EXERCISE BRIEF
Using "aute" as the search string, find the matching lines below and copy them.

PROVIDED DATA section start

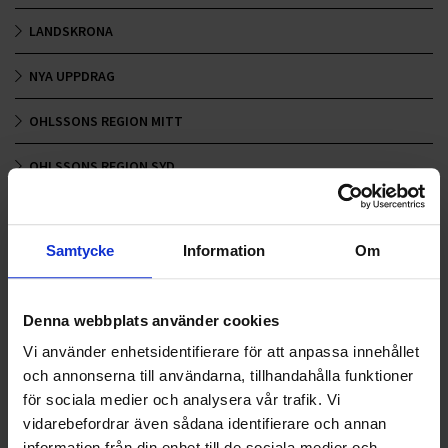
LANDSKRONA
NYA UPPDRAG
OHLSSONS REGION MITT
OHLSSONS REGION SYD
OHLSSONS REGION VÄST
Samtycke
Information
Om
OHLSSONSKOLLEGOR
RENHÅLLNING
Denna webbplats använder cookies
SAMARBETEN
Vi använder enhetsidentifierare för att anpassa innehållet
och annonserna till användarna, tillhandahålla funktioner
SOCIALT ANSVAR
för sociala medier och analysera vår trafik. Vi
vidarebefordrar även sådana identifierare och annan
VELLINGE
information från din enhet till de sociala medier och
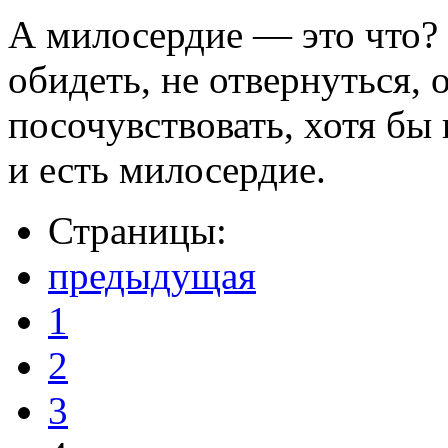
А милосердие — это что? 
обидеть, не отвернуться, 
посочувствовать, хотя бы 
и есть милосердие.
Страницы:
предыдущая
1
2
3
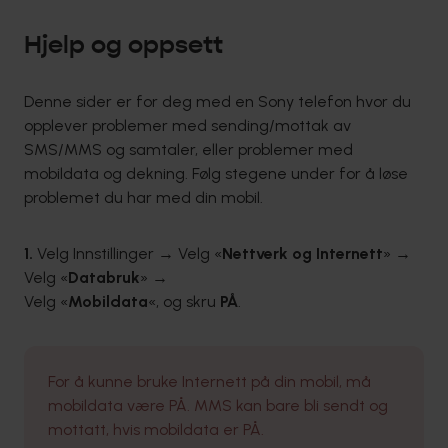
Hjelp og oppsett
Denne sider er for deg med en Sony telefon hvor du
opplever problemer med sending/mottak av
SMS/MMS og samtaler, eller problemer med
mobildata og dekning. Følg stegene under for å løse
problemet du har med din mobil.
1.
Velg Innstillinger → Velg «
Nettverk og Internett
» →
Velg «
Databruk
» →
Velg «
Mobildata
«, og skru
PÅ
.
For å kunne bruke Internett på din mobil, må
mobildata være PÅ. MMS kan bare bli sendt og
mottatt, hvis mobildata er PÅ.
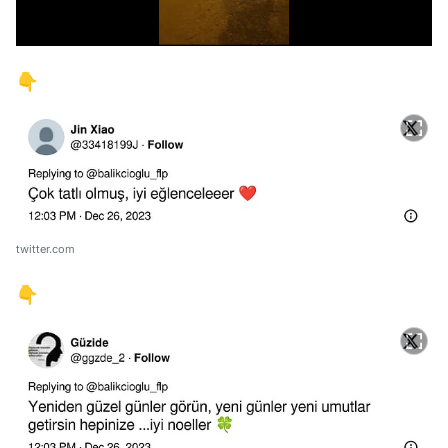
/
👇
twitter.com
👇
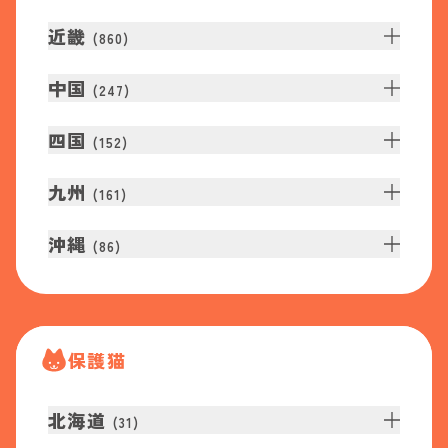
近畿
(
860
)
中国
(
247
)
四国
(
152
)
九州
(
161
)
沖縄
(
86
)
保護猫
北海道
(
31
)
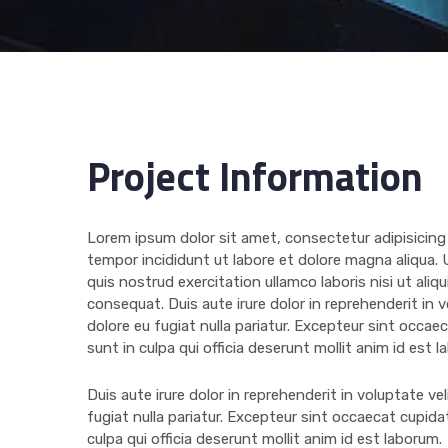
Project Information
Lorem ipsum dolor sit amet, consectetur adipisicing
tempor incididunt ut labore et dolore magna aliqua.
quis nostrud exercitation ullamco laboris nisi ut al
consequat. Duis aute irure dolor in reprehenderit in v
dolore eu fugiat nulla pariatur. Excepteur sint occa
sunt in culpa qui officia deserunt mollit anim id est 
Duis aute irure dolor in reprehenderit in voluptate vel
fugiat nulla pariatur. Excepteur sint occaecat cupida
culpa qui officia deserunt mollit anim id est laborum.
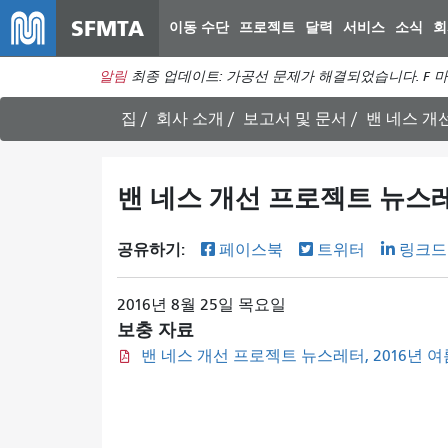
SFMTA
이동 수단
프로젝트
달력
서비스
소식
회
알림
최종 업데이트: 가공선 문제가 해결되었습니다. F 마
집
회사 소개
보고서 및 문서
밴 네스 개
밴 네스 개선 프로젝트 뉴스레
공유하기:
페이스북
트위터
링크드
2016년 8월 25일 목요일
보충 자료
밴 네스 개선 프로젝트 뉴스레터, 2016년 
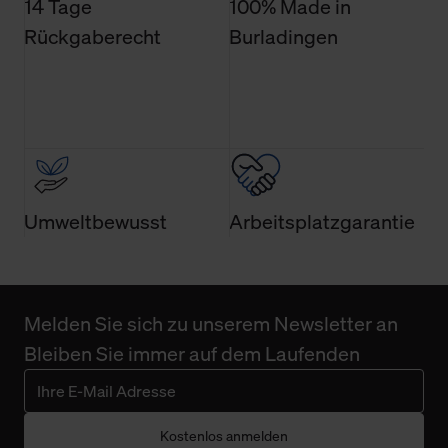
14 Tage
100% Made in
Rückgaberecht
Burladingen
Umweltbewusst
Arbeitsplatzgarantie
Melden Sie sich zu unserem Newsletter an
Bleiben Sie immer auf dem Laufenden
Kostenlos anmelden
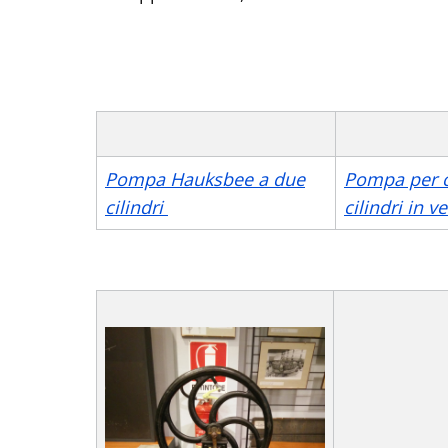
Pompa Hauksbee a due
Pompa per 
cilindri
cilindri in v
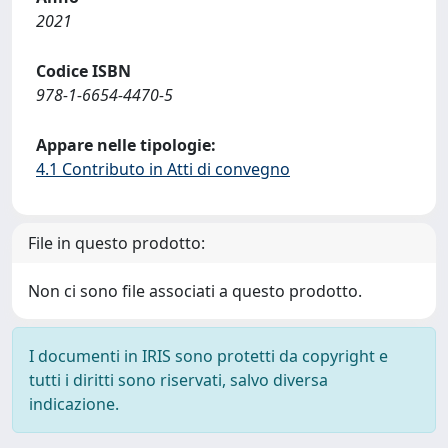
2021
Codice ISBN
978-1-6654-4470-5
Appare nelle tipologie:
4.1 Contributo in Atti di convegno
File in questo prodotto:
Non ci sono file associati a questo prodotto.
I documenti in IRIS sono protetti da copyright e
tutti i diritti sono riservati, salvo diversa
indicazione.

PROVIDED DATA section end
PROVIDED DATA section start

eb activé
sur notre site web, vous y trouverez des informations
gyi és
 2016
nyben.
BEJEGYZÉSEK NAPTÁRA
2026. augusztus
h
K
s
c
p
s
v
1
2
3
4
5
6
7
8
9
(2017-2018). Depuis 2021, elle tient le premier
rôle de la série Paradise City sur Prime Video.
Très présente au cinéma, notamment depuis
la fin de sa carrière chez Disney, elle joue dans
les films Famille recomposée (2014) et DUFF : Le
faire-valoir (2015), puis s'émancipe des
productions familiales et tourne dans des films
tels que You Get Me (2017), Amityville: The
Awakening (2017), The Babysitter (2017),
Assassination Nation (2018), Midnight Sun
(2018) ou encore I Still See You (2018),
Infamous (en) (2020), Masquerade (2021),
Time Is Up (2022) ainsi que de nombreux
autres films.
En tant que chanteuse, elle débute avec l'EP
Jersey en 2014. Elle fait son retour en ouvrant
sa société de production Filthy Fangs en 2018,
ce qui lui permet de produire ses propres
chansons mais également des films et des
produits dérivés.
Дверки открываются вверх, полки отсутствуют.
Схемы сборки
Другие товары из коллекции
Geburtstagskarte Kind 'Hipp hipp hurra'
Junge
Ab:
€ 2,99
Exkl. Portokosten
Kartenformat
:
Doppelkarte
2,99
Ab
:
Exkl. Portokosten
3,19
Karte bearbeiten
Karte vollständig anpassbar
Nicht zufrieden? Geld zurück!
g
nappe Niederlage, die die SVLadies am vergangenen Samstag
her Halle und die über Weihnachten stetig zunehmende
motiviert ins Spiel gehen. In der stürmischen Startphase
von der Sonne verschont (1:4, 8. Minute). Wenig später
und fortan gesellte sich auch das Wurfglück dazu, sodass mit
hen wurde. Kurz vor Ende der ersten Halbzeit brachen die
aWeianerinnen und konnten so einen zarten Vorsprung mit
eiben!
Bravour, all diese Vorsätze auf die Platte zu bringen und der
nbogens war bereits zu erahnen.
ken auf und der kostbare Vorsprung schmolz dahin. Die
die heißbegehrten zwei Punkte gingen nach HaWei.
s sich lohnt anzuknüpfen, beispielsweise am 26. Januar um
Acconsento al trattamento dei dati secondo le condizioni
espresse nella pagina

PROVIDED DATA section end
PROVIDED DATA section start

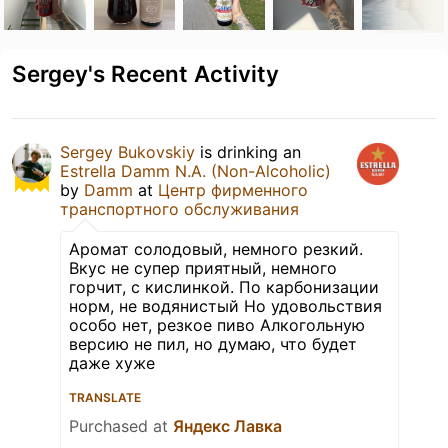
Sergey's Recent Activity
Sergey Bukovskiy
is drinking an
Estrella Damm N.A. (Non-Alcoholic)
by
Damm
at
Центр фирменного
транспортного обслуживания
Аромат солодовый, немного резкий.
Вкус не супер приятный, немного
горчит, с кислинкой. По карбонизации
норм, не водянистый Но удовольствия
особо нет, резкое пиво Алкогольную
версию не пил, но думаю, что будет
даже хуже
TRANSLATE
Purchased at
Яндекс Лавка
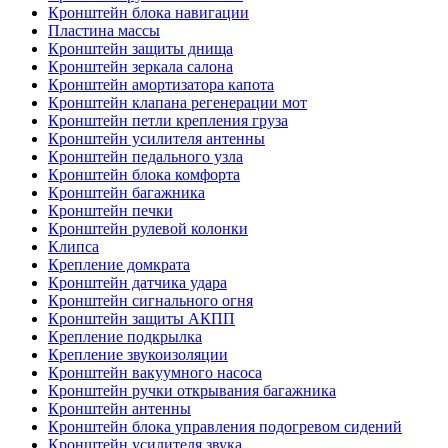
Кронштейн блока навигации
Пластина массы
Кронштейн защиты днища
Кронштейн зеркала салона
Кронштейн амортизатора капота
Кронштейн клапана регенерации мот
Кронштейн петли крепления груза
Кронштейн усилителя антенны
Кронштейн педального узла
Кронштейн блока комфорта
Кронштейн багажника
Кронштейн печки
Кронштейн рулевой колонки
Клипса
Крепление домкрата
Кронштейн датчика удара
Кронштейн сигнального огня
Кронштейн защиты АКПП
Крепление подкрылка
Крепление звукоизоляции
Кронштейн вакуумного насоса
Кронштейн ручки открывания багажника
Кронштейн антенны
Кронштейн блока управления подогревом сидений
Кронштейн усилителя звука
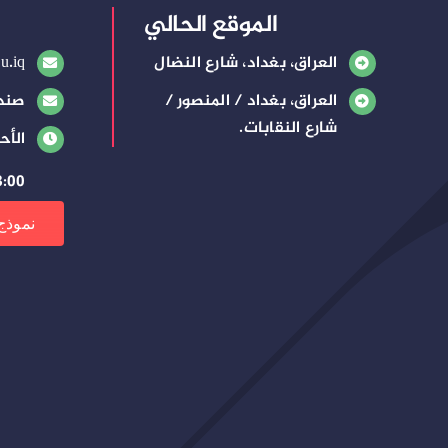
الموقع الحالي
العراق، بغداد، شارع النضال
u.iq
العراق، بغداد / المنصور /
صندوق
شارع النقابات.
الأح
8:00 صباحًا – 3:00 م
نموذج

PROVIDED DATA section end

SOLVED PROBLEM
consequat. Duis aute irure dolor in reprehenderit in v
Duis aute irure dolor in reprehenderit in voluptate vel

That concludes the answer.